Thanks John.
Marbles (and I think tkp might gain from this as well?),
-having a flat FR with a new XO and having the ability to taylor the speaker with a variable L-pad is what I'm going for.
Ah good. I think I get what you want.
As far as more than 5 resister selections are concerned, the problem is one of increments, obviously the more, the better.
Is it as simple as more=better?
Lets say you take the two extremes of the 24 steps you first mentioned and turned that into 5 steps.
5 is MUCH coarser that 24 at face value, BUT how does each step actually measure and sound? Maybe each step equals 1.4db or something like that.
I really don’t believe people are hearing changes in 40th of a db steps or whatever each click of an L-pad equals so you’d just be getting steps that make a fairly subtle but real diff. with a few switch settings.
Or that’s my theory that should pan out in measurements/testing.
-It sounded a bit bright at first and we could turn the tweeter pot down just a tad and get it to sound better within seconds.
Good example and relates to what I mentioned about choosing the electronics that match a flat output 'to your taste'.
This cable seems to have caused the response to tip up on the top end.
1). After breaking the cable in (if it wasn’t?) maybe you’d just want to turn the pot back to how you had it if it mellowed out?
2). If the speaker weren’t adjustable AND the cable was broken in I think you’d know that you simply don’t happen to like this cable in your system because it tipped up the top end in a way you didn’t like.
3). Turning up the super tweeter (I only ‘assume’ that’s what you mean you did?) a bit, while it seemed to counter the cable’s brightness couldn’t technically have countered what the cable did.
At best it kinda/sorta did because both tweaks were in about the same general freq. area.
This isn’t me saying ‘so you shouldn’t have done that’, but merely trying to show how it’s not quite the fix that some I think have the impression it is.
With only two resister choices up, and two down, it really takes luck to get it right quickly and without an operation on the L-pad to change resisters, defeating the whole purpose of it.
That sounds like you’ve made up you mind already?

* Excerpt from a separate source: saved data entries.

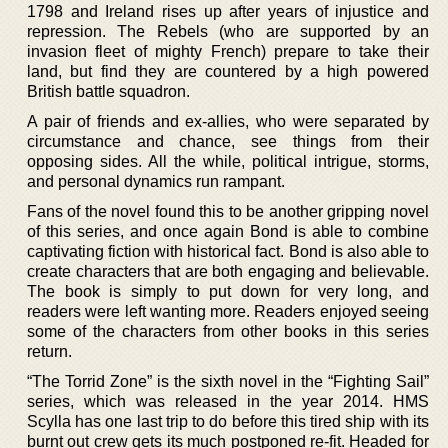
1798 and Ireland rises up after years of injustice and
repression. The Rebels (who are supported by an
invasion fleet of mighty French) prepare to take their
land, but find they are countered by a high powered
British battle squadron.
A pair of friends and ex-allies, who were separated by
circumstance and chance, see things from their
opposing sides. All the while, political intrigue, storms,
and personal dynamics run rampant.
Fans of the novel found this to be another gripping novel
of this series, and once again Bond is able to combine
captivating fiction with historical fact. Bond is also able to
create characters that are both engaging and believable.
The book is simply to put down for very long, and
readers were left wanting more. Readers enjoyed seeing
some of the characters from other books in this series
return.
“The Torrid Zone” is the sixth novel in the “Fighting Sail”
series, which was released in the year 2014. HMS
Scylla has one last trip to do before this tired ship with its
burnt out crew gets its much postponed re-fit. Headed for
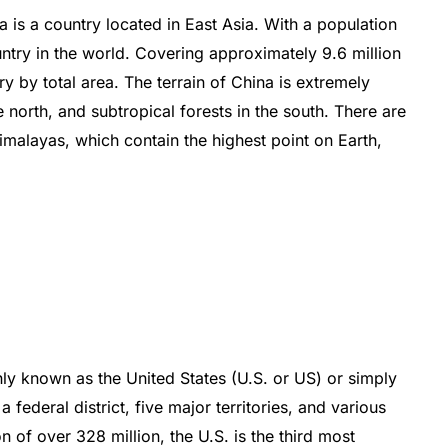
a
is
a
country
located
in
East
Asia
.
With
a
population
ntry
in
the
world
.
Cover
ing
approximately
9
.
6
million
ry
by
total
area
.
The
terrain
of
China
is
extremely
e
north
,
and
subt
rop
ical
forests
in
the
south
.
There
are
imal
ay
as
,
which
contain
the
highest
point
on
Earth
,
ly
known
as
the
United
States
(
U
.
S
.
or
US
)
or
simply
a
federal
district
,
five
major
territories
,
and
various
on
of
over
328
million
,
the
U
.
S
.
is
the
third
most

Again... what if you could be shown that it could be enough steps to distort the output from flat to suit your needs and measures very subtle meaning any setting would still look plenty flat and flatter than stock?
IMHO the L-Pad, while colors the sound a bit for the mid pannel and high, offers people like myself a way to taylor the sound to my taste and to counter-act the room they are in. Obviously, acoustic treatment is the way to go but my family hapiness comes before audio.
I can totally understand people not in many cases being able to treat a room like they'd really like to.
This alone kinda defeats buying really top notch high end audio gear though.
And as I wrote... you just can't counter a room's problems by adjusting the broad range of the mid panel.
If you can explain in your own example/room/system the room problem/freq. peak/dips you have and how specifically the mid and super tweeter pots counter these problems I'd like to hear it.
I've never heard anyone who's been able to explain how they do this though have seen many claim just what you've wrote. No offence. I'd just like you to explain if you can.